Unfortunately, Maggie Thatcher put an end to that great farming marketing organisation. Look at the situation today, with many producers being paid less than they were 25 years ago and some not being paid at all.

How would the boards have handled the current disruption, compounded by the spring flush? Milk would have been diverted to Galloway creamery at Stranraer and made into either butter or cheese, with the skim dried into powder and sold into other markets during the rest of the year.

There might have been a slight dip in producer prices as all the milk was pooled, meaning every dairy farmer got the same price for their milk. Today’s shambles mean that some producers are getting zero for some, while others are getting 30-plus ppl.
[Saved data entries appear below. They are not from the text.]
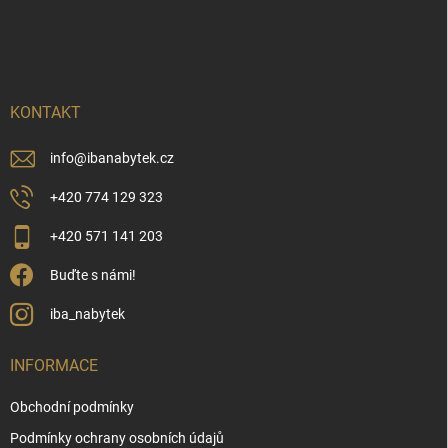
Z
á
p
a
t
í
KONTAKT
info
@
ibanabytek.cz
+420 774 129 323
+420 571 141 203
Buďte s námi!
iba_nabytek
INFORMACE
Obchodní podmínky
Podmínky ochrany osobních údajů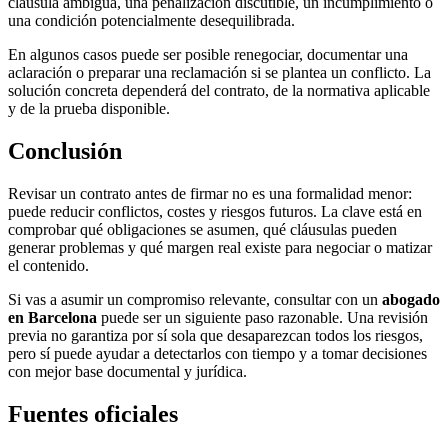
cláusula ambigua, una penalización discutible, un incumplimiento o
una condición potencialmente desequilibrada.
En algunos casos puede ser posible renegociar, documentar una
aclaración o preparar una reclamación si se plantea un conflicto. La
solución concreta dependerá del contrato, de la normativa aplicable
y de la prueba disponible.
Conclusión
Revisar un contrato antes de firmar no es una formalidad menor:
puede reducir conflictos, costes y riesgos futuros. La clave está en
comprobar qué obligaciones se asumen, qué cláusulas pueden
generar problemas y qué margen real existe para negociar o matizar
el contenido.
Si vas a asumir un compromiso relevante, consultar con un
abogado
en Barcelona
puede ser un siguiente paso razonable. Una revisión
previa no garantiza por sí sola que desaparezcan todos los riesgos,
pero sí puede ayudar a detectarlos con tiempo y a tomar decisiones
con mejor base documental y jurídica.
Fuentes oficiales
What is the answer? I ran out of space to touch on it five weeks ago, because the milk surplus was erupting before the market distortion. There is only one answer and that is to produce 10% less!

I had a large part to play in it when, way back in 1984, when milk quotas were introduced, that we all dropped production. Within two weeks of a 9% drop being introduced, BOCM Gold Label cake dropped £60 per tonne and within three months the price had risen by 5ppl – that was when interest rates were 20%!

Talking about changes in farming, as I sit looking out at a 32-acre silage field reminded me of one of the biggest changes for us. Half a century ago it would have taken me a week, at least, with my 1000-gallon slurry tanker, to cover it. Six weeks ago, our slurry contractor did it in three hours with an umbilical pipe, at 2500 gallons per acre.

On the weather, if we do not have rain before Friday (May 1), this will be the first month since July, 1976, that we have had a full month that I have recorded zero rainfall. A couple of arable friends in the east are getting concerned about their spring grain, drilled several weeks ago and desperately in need of a drink. Their winter grain was almost drowned out and it looks as if some spring grain could be drought stricken. That does not bode well for a good harvest.

Turning to politics, I have to admit I was a lukewarm supporter of Donald Trump, because of the money he pumped into Scotland, but he's now 'out of favour' with me because of his performance at his daily press reviews on TV. Love her or hate her, our Nicola Sturgeon, of all the world leaders I have watch on TV has excelled beyond them all. I think she has been a credit to our country in how she has handled her task.